[The Lion and The Mouse by Charles Klein]@TWC D-Link book
The Lion and The Mouse

CHAPTER XVI
16/37

He pleaded with her: "I have tried honourably and failed--you have tried honourably and failed.

Isn't the sting of impotent failure enough to meet without striving against a hopeless love ?" He approached her and said softly: "I love you Shirley--don't drive me to desperation.

Must I be punished because you have failed?
It's unfair.

The sins of the fathers should not be visited upon the children." "But they are--it's the law," said Shirley with resignation.
"The law ?" he echoed.
"Yes, the law," insisted the girl; "man's law, not God's, the same unjust law that punishes my father--man's law which is put into the hands of the powerful of the earth to strike at the weak." She sank into a chair and, covering up her face, wept bitterly.
Between her sobs she cried brokenly: "I believed in the power of love to soften your father's heart, I believed that with God's help I could bring him to see the truth.
I believed that Truth and Love would make him see the light, but it hasn't.

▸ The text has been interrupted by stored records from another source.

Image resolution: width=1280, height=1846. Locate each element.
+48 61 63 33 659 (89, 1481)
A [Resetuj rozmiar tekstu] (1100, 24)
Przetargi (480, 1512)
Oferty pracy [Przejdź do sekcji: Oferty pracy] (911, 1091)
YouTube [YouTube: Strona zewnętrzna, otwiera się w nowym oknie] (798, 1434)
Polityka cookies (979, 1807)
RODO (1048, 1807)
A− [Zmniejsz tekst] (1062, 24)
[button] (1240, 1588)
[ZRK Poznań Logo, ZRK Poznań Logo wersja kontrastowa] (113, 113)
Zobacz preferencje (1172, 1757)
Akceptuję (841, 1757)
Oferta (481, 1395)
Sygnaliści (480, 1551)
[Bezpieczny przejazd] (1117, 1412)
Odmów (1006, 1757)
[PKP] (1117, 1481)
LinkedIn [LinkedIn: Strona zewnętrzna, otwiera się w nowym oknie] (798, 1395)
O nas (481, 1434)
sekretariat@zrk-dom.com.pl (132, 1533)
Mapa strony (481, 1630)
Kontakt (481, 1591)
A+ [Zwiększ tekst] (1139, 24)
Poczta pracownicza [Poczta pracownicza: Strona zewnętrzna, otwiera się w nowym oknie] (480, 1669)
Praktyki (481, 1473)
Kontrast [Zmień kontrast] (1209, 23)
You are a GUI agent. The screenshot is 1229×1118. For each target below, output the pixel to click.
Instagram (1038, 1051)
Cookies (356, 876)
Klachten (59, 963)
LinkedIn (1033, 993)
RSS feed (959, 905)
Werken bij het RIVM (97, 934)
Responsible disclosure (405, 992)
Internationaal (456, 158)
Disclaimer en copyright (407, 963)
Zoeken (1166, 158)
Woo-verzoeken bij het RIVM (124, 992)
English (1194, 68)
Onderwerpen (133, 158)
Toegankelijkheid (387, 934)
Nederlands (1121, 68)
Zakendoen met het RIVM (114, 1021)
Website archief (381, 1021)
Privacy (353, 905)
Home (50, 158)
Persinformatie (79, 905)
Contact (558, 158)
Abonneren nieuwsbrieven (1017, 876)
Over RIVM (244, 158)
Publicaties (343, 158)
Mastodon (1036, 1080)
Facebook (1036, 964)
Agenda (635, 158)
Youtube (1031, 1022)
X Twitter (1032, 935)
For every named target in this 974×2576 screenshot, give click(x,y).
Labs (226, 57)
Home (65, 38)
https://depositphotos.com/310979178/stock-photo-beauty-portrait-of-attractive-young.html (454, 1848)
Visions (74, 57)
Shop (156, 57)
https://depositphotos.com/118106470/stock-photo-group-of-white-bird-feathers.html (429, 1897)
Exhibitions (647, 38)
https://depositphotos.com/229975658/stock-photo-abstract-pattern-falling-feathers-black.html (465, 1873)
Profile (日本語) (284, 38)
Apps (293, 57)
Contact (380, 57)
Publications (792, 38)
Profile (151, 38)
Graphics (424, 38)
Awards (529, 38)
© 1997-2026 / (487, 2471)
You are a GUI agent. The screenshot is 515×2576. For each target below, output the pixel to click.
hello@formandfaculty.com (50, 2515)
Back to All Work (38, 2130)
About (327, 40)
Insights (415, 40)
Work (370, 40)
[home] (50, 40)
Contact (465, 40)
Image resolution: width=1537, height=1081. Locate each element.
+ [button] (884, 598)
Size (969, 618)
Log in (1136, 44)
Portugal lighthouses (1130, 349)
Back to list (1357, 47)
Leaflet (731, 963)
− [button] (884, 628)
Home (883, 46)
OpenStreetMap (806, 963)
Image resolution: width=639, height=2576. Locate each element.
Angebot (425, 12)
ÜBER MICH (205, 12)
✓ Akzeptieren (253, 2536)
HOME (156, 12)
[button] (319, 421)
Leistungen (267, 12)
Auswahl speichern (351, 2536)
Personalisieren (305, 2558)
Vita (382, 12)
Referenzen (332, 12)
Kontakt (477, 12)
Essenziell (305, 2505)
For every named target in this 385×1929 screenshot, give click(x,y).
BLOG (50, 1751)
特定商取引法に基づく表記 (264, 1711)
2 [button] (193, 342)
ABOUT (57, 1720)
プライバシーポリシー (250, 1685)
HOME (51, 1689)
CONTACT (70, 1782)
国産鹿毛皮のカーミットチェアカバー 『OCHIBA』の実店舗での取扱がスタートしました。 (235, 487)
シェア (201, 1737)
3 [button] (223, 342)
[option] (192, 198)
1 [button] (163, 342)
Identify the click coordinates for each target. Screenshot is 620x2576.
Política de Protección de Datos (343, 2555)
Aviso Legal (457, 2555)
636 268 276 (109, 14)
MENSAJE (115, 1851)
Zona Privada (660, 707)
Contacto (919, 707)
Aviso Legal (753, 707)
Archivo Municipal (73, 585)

I stayed on and on, hoping against hope until the time has gone by and it's too late to save him, too late! What can I do now?
My going to Washington is a forlorn hope, a last, miserable, forlorn hope and in this hour, the darkest of all, you ask me to think of myself--my love, your love, your happiness, your future, my future! Ah, wouldn't it be sublime selfishness ?" Jefferson kneeled down beside the chair and taking her hand in his, tried to reason with her and comfort her: "Listen, Shirley," he said, "do not do something you will surely regret.